This is what we wanted to make clear at the Florence conference of the Communist Party, when we stated that we must find an Italian way to the creation of a democracy of the new type, which opens the way to Socialism. This Italian way cannot be invented, cannot be charted on the basis of definite general principles—it is taking shape on the basis of daily concrete political struggle. Our way is still in the preparatory stage, and all we can see for the present is its first beginnings: the existence of trade union unity, the unity between the Socialists and Communists, the existence of a Parliamentary regime and, on the other hand, the development of a broad mass movement based on the organisations, set up by the people themselves.
We must advance along this path. Our Party must be able to march forward without ever losing sight of its main strategic aim, bearing in mind that this aim remains in force throughout the historical period. The Party must be able to adapt its daily tactical activities to this aim.
Undoubtedly there are obstacles in the way. The greatest danger threatening us during the past two years was, and is now, the danger of opportunism. We must know where to draw the line between the policy of unity and the policy of capitulation, and under no circumstances whatsoever can the Party decline to defend its programme and aims. Our very participation in the Government contained the dangerous beginnings of opportunism, which at certain times hampered the development of a number of our organisations, with the result that at the time of our withdrawal from the Government they lost their bearings. A consistent struggle must be waged against this danger. We must also avoid another danger—Maximalism and phrase mongering. Following the conference of representatives of the Nine Communist Parties some comrades instead of correcting certain aspects of their activity, confined themselves to making radical speeches. It is important not to lose sight of the distinguishing features, which we have added to the Party during the past period. Above all, we have built a party which has become a mass party, and, undoubtedly, we would be committing a mistake if we were to forget this feature. Therefore, the formula “not too many members, but good members” does not suit us. We must take, measures to ensure a steady increase in the number of good Communists and leading cadres in the mass of 2,283,048 members.

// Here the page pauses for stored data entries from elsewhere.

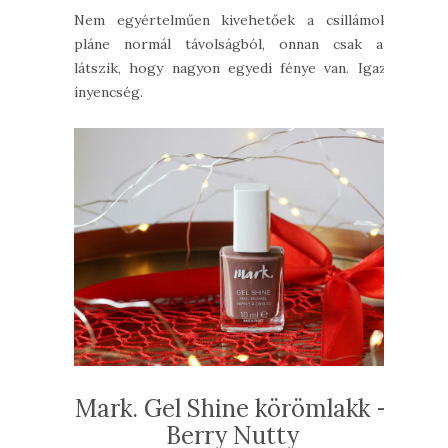
Nem egyértelműen kivehetőek a csillámok,
pláne normál távolságból, onnan csak az
látszik, hogy nagyon egyedi fénye van. Igazi
ínyencség.
Mark. Gel Shine körömlakk -
Berry Nutty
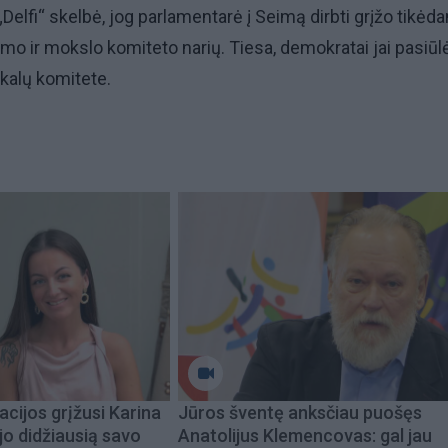
Delfi“ skelbė, jog parlamentarė į Seimą dirbti grįžo tikėd
timo ir mokslo komiteto narių. Tiesa, demokratai jai pasiūl
ikalų komitete.
acijos grįžusi Karina
Jūros šventę anksčiau puošęs
jo didžiausią savo
Anatolijus Klemencovas: gal jau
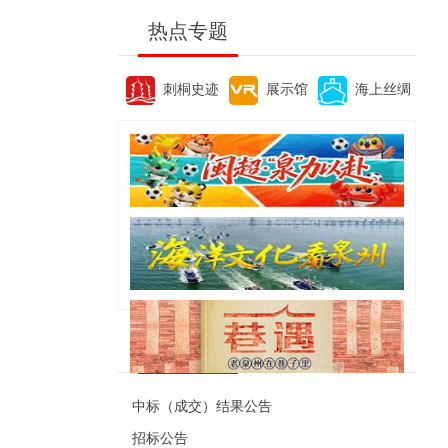
热点专题
刺桐史迹
展示馆
海上丝绸
便民资讯
中标（成交）结果公告
招标公告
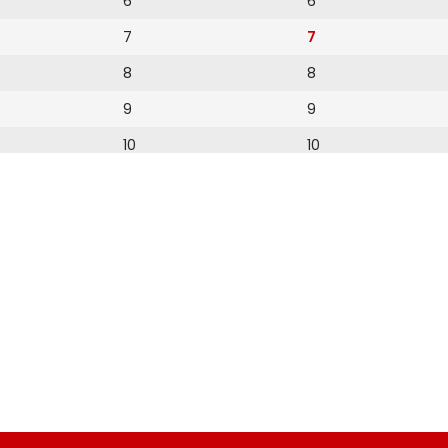
6
6
7
7
8
8
9
9
10
10
11
11
12
12
13
14
15
16
17
18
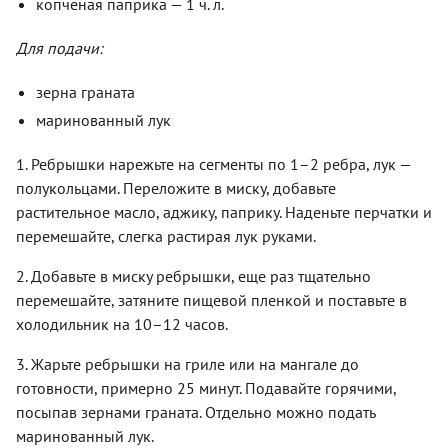
копченая паприка — 1 ч. л.
Для подачи:
зерна граната
маринованный лук
1. Ребрышки нарежьте на сегменты по 1–2 ребра, лук —
полукольцами. Переложите в миску, добавьте
растительное масло, аджику, паприку. Наденьте перчатки и
перемешайте, слегка растирая лук руками.
2. Добавьте в миску ребрышки, еще раз тщательно
перемешайте, затяните пищевой пленкой и поставьте в
холодильник на 10–12 часов.
3. Жарьте ребрышки на гриле или на мангале до
готовности, примерно 25 минут. Подавайте горячими,
посыпав зернами граната. Отдельно можно подать
маринованный лук.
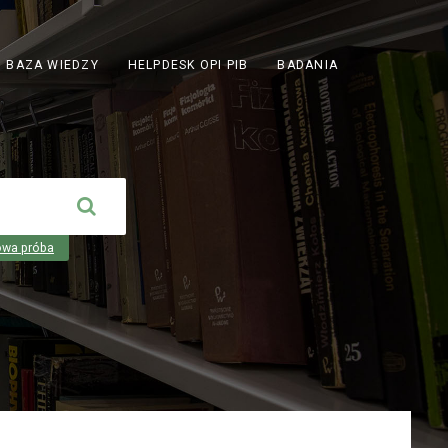
ODNOŚNIK
BAZA WIEDZY
HELPDESK OPI PIB
BADANIA
OTWIERA
SIĘ
W
NOWEJ
KARCIE
owa próba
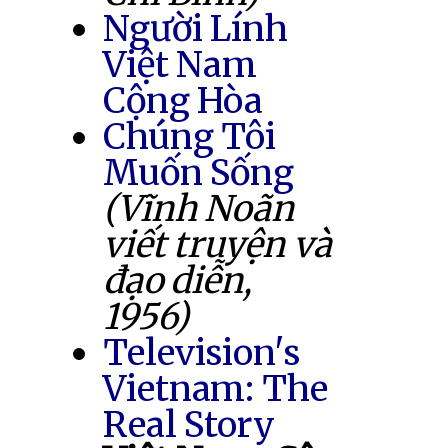
Người Lính
Việt Nam
Cộng Hòa
Chúng Tôi
Muốn Sống
(Vĩnh Noãn
viết truyện và
đạo diễn,
1956)
Television's
Vietnam: The
Real Story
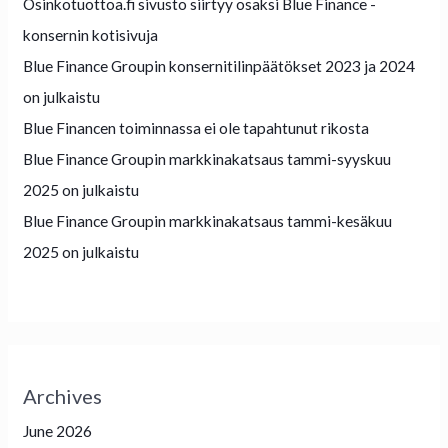
Osinkotuottoa.fi sivusto siirtyy osaksi Blue Finance -
konsernin kotisivuja
Blue Finance Groupin konsernitilinpäätökset 2023 ja 2024
on julkaistu
Blue Financen toiminnassa ei ole tapahtunut rikosta
Blue Finance Groupin markkinakatsaus tammi-syyskuu
2025 on julkaistu
Blue Finance Groupin markkinakatsaus tammi-kesäkuu
2025 on julkaistu
Archives
June 2026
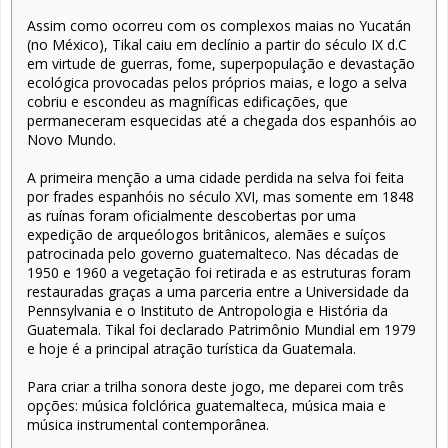
Assim como ocorreu com os complexos maias no Yucatán
(no México), Tikal caiu em declínio a partir do século IX d.C
em virtude de guerras, fome, superpopulação e devastação
ecológica provocadas pelos próprios maias, e logo a selva
cobriu e escondeu as magníficas edificações, que
permaneceram esquecidas até a chegada dos espanhóis ao
Novo Mundo.
A primeira menção a uma cidade perdida na selva foi feita
por frades espanhóis no século XVI, mas somente em 1848
as ruínas foram oficialmente descobertas por uma
expedição de arqueólogos britânicos, alemães e suíços
patrocinada pelo governo guatemalteco. Nas décadas de
1950 e 1960 a vegetação foi retirada e as estruturas foram
restauradas graças a uma parceria entre a Universidade da
Pennsylvania e o Instituto de Antropologia e História da
Guatemala. Tikal foi declarado Patrimônio Mundial em 1979
e hoje é a principal atração turística da Guatemala.
Para criar a trilha sonora deste jogo, me deparei com três
opções: música folclórica guatemalteca, música maia e
música instrumental contemporânea.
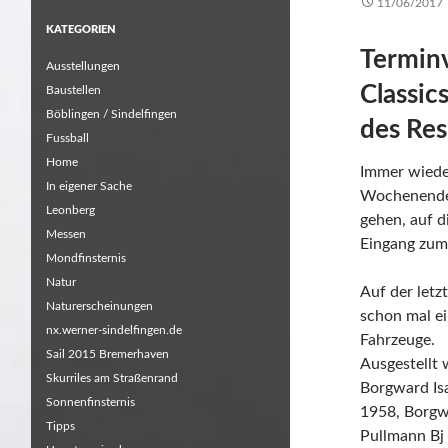
11/06/2017
KATEGORIEN
Terminv
Ausstellungen
Classic
Baustellen
Böblingen / Sindelfingen
des Res
Fussball
Home
Immer wiede
In eigener Sache
Wochenende?
Leonberg
gehen, auf d
Messen
Eingang zum
Mondfinsternis
Natur
Auf der letz
Naturerscheinungen
schon mal ei
nx.werner-sindelfingen.de
Fahrzeuge.
Sail 2015 Bremerhaven
Ausgestellt 
Skurriles am Straßenrand
Borgward Is
Sonnenfinsternis
1958, Borgwa
Tipps
Pullmann Bj 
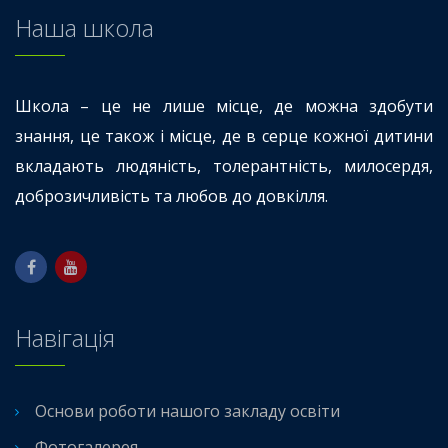
Наша школа
Школа – це не лише місце, де можна здобути
знання, це також і місце, де в серце кожної дитини
вкладають людяність, толерантність, милосердя,
доброзичливість та любов до довкілля.
Навігація
Основи роботи нашого закладу освіти
Фотогалерея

Here credit is due to the Bologna Party organisation which on December 31 had already issued the 1943 membership cards.
A political party must always be able to pursue a policy of alliances, especially in Italy where there are so many political variations. We must learn to know our allies and how to approach them. When I mentioned the Christian Democratic Party and the Catholic Church, I pointed out that even in those groups. there are masses to whom we must draw closer and make contact. An ability to find allies has been one of the distinguishing features of the Communist Party of Italy and of its political activities since the liberation. We must not reject this ability. On the contrary, we must perfect it in the new situation if we want to achieve the progressive aims we have set ourselves.
The party, which aims to make a constructive contribution to the cause of democracy, must not confine itself merely to formulating slogans or to participation in Parliamentary life and drafting legislation. It must make a positive contribution to the establishment of a democratic regime, that is, to the concrete solution of building up the new democracy through all conceivable forms of struggle, primarily through the struggle of the people. Should we lose sight of the constructive character of our Party, all our activities may be reduced to purely demonstrative actions.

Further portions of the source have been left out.